Dextrose rub helps newborns with low blood sugar
Massaging the sugary gel into babies’ mouths may lessen need for intravenous infusions
By Nathan Seppa
Newborns with low blood sugar face the prospect of a trip to the intensive care unit and intravenous infusions of glucose. A new study finds a simpler way: rubbing a sweet gel onto the insides of babies’ cheeks. The inexpensive approach could stabilize blood sugar without having to separate moms from new babies.
Low blood sugar in newborns, or neonatal hypoglycemia, occurs when the tiny body needs more glucose to meet energy needs than is available in the bloodstream. Prolonged hypoglycemia risks neurological injury.
Low blood glucose shows up in 5 to 15 percent of otherwise healthy newborns as measured by blood tests. Doctors typically don’t run the analysis on every newborn, says Tonse Raju, a neonatologist at the National Institute of Child Health and Human Development in Bethesda, Md. If they spot low blood sugar symptoms such as poor color, seizures, irritability, lethargy, jittery behavior and a lack of interest in feeding, doctors are more likely to call for the blood test.
But many infants with low blood glucose don’t have such symptoms, so in 2011 the American Academy of Pediatrics offered a practical guide that pediatricians can use in deciding which infants to screen. The report designates at-risk infants as those who are born preterm, have diabetic mothers, or are either large or small for their gestational age.

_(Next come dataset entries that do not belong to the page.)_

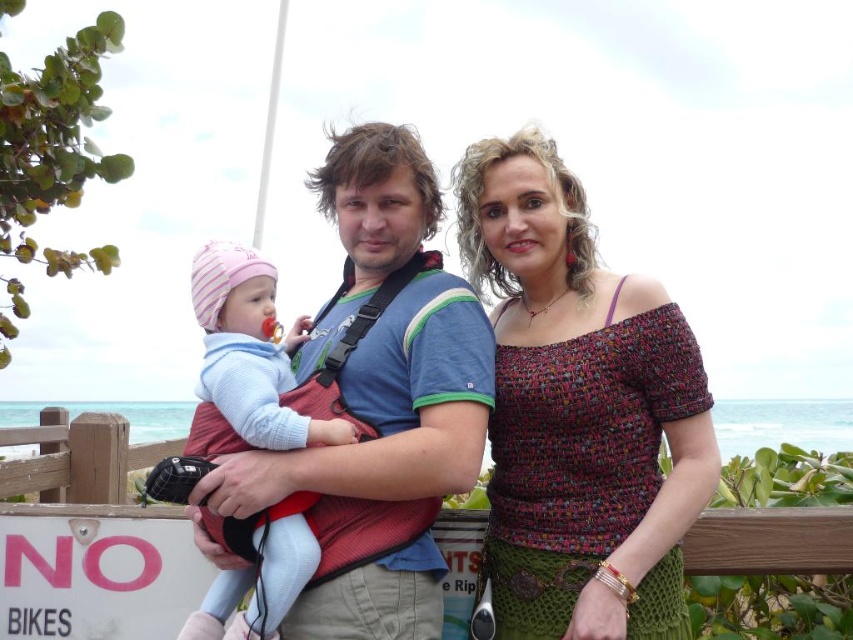 In the scene shown: Can you confirm if multicolored woven top at center is positioned above matte blue shirt at center?

No, multicolored woven top at center is not above matte blue shirt at center.

Is multicolored woven top at center closer to the viewer compared to matte blue shirt at center?

Yes, multicolored woven top at center is in front of matte blue shirt at center.

The width and height of the screenshot is (853, 640). In order to click on multicolored woven top at center in this screenshot , I will do `click(579, 410)`.

Is multicolored woven top at center to the right of light blue knit sweater at center from the viewer's perspective?

Yes, multicolored woven top at center is to the right of light blue knit sweater at center.

Who is positioned more to the left, multicolored woven top at center or light blue knit sweater at center?

Positioned to the left is light blue knit sweater at center.

This screenshot has width=853, height=640. What do you see at coordinates (579, 410) in the screenshot?
I see `multicolored woven top at center` at bounding box center [579, 410].

You are a GUI agent. You are given a task and a screenshot of the screen. Output one action in this format:
    pyautogui.click(x=<x>, y=<y>)
    Task: Click on the multicolored woven top at center
    This screenshot has height=640, width=853.
    Given the screenshot: What is the action you would take?
    pyautogui.click(x=579, y=410)

Does matte blue shirt at center have a lesser width compared to light blue knit sweater at center?

No.

Does matte blue shirt at center have a smaller size compared to light blue knit sweater at center?

Actually, matte blue shirt at center might be larger than light blue knit sweater at center.

Is point (289, 620) more distant than point (258, 348)?

No.

This screenshot has height=640, width=853. I want to click on matte blue shirt at center, so click(x=390, y=410). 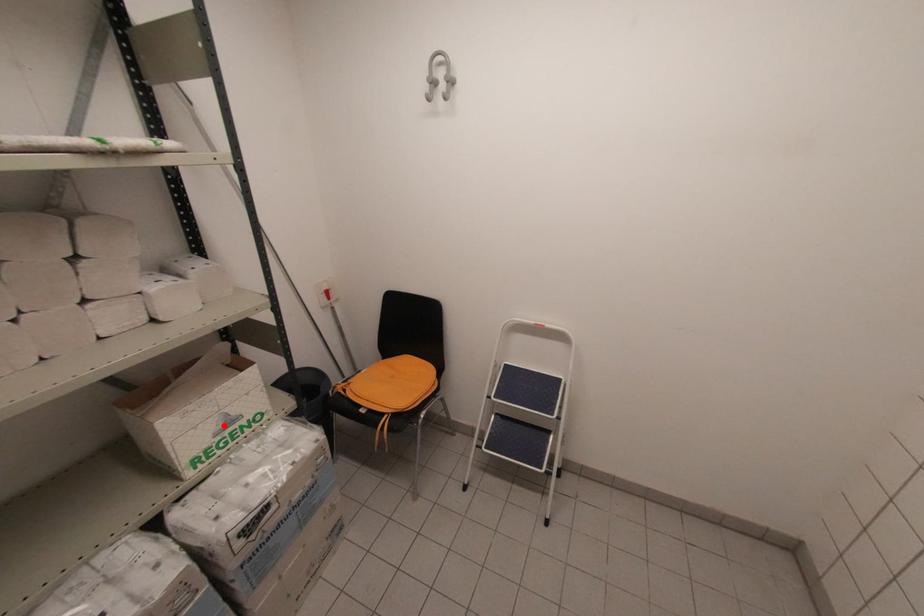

In the new study, the researchers identified 237 apparently healthy newborns who had one of those risk factors or who were feeding poorly. Half of the babies were randomly assigned to get a gel made of dextrose, a form of glucose, rubbed on the inner cheeks up to six times over 48 hours; the rest received a placebo gel.
During the following week, 30 babies getting the placebo gel were placed in intensive care for hypoglycemia while only 16 of those getting the dextrose gel needed such care for the condition, the researchers report September 25 in the Lancet. The intensive care unit is best avoided since it keeps an infant away from its mother in the critical early hours of life and can interfere with bonding or breastfeeding, says study coauthor Jane Harding, a neonatologist at the University of Auckland in New Zealand. At two weeks of age, 15 babies who had received the placebo gel needed formula whereas only five in the dextrose group did, suggesting the dextrose was less likely to hinder breastfeeding.
“Babies receiving dextrose received less other intervention,” Harding says. “That made them less tampered with and meant more time with their mothers.”
Dextrose had been tried in the 1990s as an oral rub for infants but wasn’t fully tested or put into widespread use, Neil Marlow of University College London writes in the same Lancet issue. “We now have high-quality evidence that it is of some value.”